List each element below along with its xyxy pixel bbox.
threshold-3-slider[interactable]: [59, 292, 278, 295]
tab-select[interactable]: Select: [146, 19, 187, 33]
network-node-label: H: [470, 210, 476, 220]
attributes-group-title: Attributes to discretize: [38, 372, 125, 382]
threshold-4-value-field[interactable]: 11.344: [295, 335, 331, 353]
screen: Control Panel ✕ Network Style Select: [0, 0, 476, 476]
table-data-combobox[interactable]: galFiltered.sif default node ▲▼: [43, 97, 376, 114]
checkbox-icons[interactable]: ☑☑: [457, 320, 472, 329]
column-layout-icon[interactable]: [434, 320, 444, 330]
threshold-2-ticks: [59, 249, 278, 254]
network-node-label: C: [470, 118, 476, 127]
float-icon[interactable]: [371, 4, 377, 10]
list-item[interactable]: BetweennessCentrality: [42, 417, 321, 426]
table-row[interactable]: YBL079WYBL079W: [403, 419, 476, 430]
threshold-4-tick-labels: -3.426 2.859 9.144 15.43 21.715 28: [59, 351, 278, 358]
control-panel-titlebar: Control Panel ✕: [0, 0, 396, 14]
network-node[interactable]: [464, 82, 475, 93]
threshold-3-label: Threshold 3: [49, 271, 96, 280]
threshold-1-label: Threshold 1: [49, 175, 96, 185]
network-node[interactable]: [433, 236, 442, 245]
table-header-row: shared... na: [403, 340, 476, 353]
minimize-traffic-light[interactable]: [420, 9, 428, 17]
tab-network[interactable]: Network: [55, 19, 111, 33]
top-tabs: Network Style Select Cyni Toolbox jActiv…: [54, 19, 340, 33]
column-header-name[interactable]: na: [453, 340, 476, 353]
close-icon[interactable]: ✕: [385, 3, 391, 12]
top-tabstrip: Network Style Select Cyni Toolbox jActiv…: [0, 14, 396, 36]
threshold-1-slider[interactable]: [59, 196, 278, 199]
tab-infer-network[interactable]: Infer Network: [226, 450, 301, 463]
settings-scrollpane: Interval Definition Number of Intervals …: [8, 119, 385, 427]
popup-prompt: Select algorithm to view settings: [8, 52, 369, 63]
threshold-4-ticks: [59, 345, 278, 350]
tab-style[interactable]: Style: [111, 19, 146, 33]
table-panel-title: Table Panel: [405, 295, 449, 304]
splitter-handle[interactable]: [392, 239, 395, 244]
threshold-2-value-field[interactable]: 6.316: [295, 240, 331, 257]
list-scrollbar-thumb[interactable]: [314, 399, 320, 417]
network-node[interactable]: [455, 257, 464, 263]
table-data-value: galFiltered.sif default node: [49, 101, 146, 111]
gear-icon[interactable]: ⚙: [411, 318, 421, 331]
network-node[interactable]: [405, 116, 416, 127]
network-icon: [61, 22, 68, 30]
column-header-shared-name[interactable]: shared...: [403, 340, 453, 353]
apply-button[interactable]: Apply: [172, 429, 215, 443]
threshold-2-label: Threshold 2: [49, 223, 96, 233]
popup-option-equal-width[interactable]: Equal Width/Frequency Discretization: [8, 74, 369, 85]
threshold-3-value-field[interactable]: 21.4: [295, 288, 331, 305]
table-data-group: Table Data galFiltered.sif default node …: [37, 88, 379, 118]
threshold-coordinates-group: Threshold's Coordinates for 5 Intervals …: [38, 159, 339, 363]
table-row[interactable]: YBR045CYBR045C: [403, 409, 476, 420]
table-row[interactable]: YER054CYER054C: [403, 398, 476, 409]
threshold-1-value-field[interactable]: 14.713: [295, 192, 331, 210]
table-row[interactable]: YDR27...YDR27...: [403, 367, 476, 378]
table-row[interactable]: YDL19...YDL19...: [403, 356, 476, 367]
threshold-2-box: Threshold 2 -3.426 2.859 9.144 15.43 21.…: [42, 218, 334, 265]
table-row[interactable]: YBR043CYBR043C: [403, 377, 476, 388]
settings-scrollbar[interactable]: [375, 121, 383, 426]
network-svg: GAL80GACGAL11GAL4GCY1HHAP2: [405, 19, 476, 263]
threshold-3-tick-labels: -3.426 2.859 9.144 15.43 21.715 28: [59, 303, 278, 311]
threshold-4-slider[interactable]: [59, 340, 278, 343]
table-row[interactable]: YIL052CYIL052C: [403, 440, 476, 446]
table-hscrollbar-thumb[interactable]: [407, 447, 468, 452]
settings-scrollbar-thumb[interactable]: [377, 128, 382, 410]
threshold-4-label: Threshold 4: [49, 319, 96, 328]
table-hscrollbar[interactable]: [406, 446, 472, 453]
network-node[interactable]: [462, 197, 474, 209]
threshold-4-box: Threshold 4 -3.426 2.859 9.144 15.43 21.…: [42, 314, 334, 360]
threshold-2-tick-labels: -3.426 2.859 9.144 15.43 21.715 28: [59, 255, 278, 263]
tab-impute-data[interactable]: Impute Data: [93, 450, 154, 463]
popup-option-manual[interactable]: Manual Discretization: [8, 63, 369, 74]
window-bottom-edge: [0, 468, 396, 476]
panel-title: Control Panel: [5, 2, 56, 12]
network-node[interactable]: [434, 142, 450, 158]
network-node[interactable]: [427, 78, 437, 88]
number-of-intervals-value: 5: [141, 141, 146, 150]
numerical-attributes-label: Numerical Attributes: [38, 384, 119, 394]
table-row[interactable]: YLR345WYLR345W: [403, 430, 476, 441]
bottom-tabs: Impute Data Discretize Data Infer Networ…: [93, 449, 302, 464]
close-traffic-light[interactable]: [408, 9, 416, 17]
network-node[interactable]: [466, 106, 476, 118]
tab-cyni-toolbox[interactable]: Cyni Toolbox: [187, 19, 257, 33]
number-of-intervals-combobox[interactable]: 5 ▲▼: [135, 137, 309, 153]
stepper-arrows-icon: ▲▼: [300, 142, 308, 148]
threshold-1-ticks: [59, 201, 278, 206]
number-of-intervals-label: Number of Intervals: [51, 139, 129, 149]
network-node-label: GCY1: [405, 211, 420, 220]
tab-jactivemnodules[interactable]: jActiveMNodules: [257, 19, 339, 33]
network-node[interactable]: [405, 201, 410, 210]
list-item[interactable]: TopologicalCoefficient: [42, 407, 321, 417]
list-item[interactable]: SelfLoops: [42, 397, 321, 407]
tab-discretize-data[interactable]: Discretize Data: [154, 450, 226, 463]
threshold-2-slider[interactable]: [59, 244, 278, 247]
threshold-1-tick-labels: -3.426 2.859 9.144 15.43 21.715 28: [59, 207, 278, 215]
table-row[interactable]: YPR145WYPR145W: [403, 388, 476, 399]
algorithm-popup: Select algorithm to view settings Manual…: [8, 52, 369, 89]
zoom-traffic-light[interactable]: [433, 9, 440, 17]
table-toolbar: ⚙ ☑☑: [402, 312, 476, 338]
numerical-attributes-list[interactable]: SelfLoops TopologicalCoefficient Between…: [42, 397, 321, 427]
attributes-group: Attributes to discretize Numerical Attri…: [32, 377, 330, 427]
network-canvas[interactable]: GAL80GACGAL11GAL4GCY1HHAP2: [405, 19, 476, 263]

== WORK ORDER ==
A complete, exact copy of the material above is the expected answer.

== RESULT ==
List each element below along with its xyxy pixel bbox.
threshold-3-slider[interactable]: [59, 292, 278, 295]
tab-select[interactable]: Select: [146, 19, 187, 33]
network-node-label: H: [470, 210, 476, 220]
attributes-group-title: Attributes to discretize: [38, 372, 125, 382]
threshold-4-value-field[interactable]: 11.344: [295, 335, 331, 353]
screen: Control Panel ✕ Network Style Select: [0, 0, 476, 476]
table-data-combobox[interactable]: galFiltered.sif default node ▲▼: [43, 97, 376, 114]
checkbox-icons[interactable]: ☑☑: [457, 320, 472, 329]
column-layout-icon[interactable]: [434, 320, 444, 330]
threshold-2-ticks: [59, 249, 278, 254]
network-node-label: C: [470, 118, 476, 127]
float-icon[interactable]: [371, 4, 377, 10]
list-item[interactable]: BetweennessCentrality: [42, 417, 321, 426]
table-row[interactable]: YBL079WYBL079W: [403, 419, 476, 430]
threshold-4-tick-labels: -3.426 2.859 9.144 15.43 21.715 28: [59, 351, 278, 358]
control-panel-titlebar: Control Panel ✕: [0, 0, 396, 14]
network-node[interactable]: [464, 82, 475, 93]
threshold-3-label: Threshold 3: [49, 271, 96, 280]
threshold-1-label: Threshold 1: [49, 175, 96, 185]
network-node[interactable]: [433, 236, 442, 245]
table-header-row: shared... na: [403, 340, 476, 353]
minimize-traffic-light[interactable]: [420, 9, 428, 17]
tab-network[interactable]: Network: [55, 19, 111, 33]
top-tabs: Network Style Select Cyni Toolbox jActiv…: [54, 19, 340, 33]
column-header-name[interactable]: na: [453, 340, 476, 353]
close-icon[interactable]: ✕: [385, 3, 391, 12]
top-tabstrip: Network Style Select Cyni Toolbox jActiv…: [0, 14, 396, 36]
threshold-1-slider[interactable]: [59, 196, 278, 199]
tab-infer-network[interactable]: Infer Network: [226, 450, 301, 463]
settings-scrollpane: Interval Definition Number of Intervals …: [8, 119, 385, 427]
popup-prompt: Select algorithm to view settings: [8, 52, 369, 63]
threshold-4-ticks: [59, 345, 278, 350]
tab-style[interactable]: Style: [111, 19, 146, 33]
table-panel-title: Table Panel: [405, 295, 449, 304]
splitter-handle[interactable]: [392, 239, 395, 244]
threshold-2-value-field[interactable]: 6.316: [295, 240, 331, 257]
list-scrollbar-thumb[interactable]: [314, 399, 320, 417]
network-node[interactable]: [455, 257, 464, 263]
table-data-value: galFiltered.sif default node: [49, 101, 146, 111]
gear-icon[interactable]: ⚙: [411, 318, 421, 331]
network-node[interactable]: [405, 116, 416, 127]
network-icon: [61, 22, 68, 30]
column-header-shared-name[interactable]: shared...: [403, 340, 453, 353]
apply-button[interactable]: Apply: [172, 429, 215, 443]
threshold-2-label: Threshold 2: [49, 223, 96, 233]
popup-option-equal-width[interactable]: Equal Width/Frequency Discretization: [8, 74, 369, 85]
threshold-3-value-field[interactable]: 21.4: [295, 288, 331, 305]
table-data-group: Table Data galFiltered.sif default node …: [37, 88, 379, 118]
threshold-coordinates-group: Threshold's Coordinates for 5 Intervals …: [38, 159, 339, 363]
table-row[interactable]: YBR045CYBR045C: [403, 409, 476, 420]
table-row[interactable]: YER054CYER054C: [403, 398, 476, 409]
threshold-1-value-field[interactable]: 14.713: [295, 192, 331, 210]
table-row[interactable]: YDR27...YDR27...: [403, 367, 476, 378]
table-row[interactable]: YDL19...YDL19...: [403, 356, 476, 367]
threshold-2-box: Threshold 2 -3.426 2.859 9.144 15.43 21.…: [42, 218, 334, 265]
table-row[interactable]: YBR043CYBR043C: [403, 377, 476, 388]
settings-scrollbar[interactable]: [375, 121, 383, 426]
network-svg: GAL80GACGAL11GAL4GCY1HHAP2: [405, 19, 476, 263]
threshold-3-tick-labels: -3.426 2.859 9.144 15.43 21.715 28: [59, 303, 278, 311]
threshold-4-slider[interactable]: [59, 340, 278, 343]
table-row[interactable]: YIL052CYIL052C: [403, 440, 476, 446]
table-hscrollbar-thumb[interactable]: [407, 447, 468, 452]
settings-scrollbar-thumb[interactable]: [377, 128, 382, 410]
threshold-4-label: Threshold 4: [49, 319, 96, 328]
table-hscrollbar[interactable]: [406, 446, 472, 453]
network-node[interactable]: [462, 197, 474, 209]
threshold-4-box: Threshold 4 -3.426 2.859 9.144 15.43 21.…: [42, 314, 334, 360]
threshold-2-tick-labels: -3.426 2.859 9.144 15.43 21.715 28: [59, 255, 278, 263]
tab-impute-data[interactable]: Impute Data: [93, 450, 154, 463]
popup-option-manual[interactable]: Manual Discretization: [8, 63, 369, 74]
window-bottom-edge: [0, 468, 396, 476]
panel-title: Control Panel: [5, 2, 56, 12]
network-node[interactable]: [434, 142, 450, 158]
network-node[interactable]: [427, 78, 437, 88]
number-of-intervals-value: 5: [141, 141, 146, 150]
numerical-attributes-label: Numerical Attributes: [38, 384, 119, 394]
table-row[interactable]: YLR345WYLR345W: [403, 430, 476, 441]
bottom-tabs: Impute Data Discretize Data Infer Networ…: [93, 449, 302, 464]
close-traffic-light[interactable]: [408, 9, 416, 17]
network-node[interactable]: [466, 106, 476, 118]
tab-cyni-toolbox[interactable]: Cyni Toolbox: [187, 19, 257, 33]
number-of-intervals-combobox[interactable]: 5 ▲▼: [135, 137, 309, 153]
stepper-arrows-icon: ▲▼: [300, 142, 308, 148]
threshold-1-ticks: [59, 201, 278, 206]
number-of-intervals-label: Number of Intervals: [51, 139, 129, 149]
network-node-label: GCY1: [405, 211, 420, 220]
tab-jactivemnodules[interactable]: jActiveMNodules: [257, 19, 339, 33]
network-node[interactable]: [405, 201, 410, 210]
list-item[interactable]: TopologicalCoefficient: [42, 407, 321, 417]
list-item[interactable]: SelfLoops: [42, 397, 321, 407]
tab-discretize-data[interactable]: Discretize Data: [154, 450, 226, 463]
threshold-2-slider[interactable]: [59, 244, 278, 247]
threshold-1-tick-labels: -3.426 2.859 9.144 15.43 21.715 28: [59, 207, 278, 215]
table-row[interactable]: YPR145WYPR145W: [403, 388, 476, 399]
algorithm-popup: Select algorithm to view settings Manual…: [8, 52, 369, 89]
zoom-traffic-light[interactable]: [433, 9, 440, 17]
table-toolbar: ⚙ ☑☑: [402, 312, 476, 338]
numerical-attributes-list[interactable]: SelfLoops TopologicalCoefficient Between…: [42, 397, 321, 427]
attributes-group: Attributes to discretize Numerical Attri…: [32, 377, 330, 427]
network-canvas[interactable]: GAL80GACGAL11GAL4GCY1HHAP2: [405, 19, 476, 263]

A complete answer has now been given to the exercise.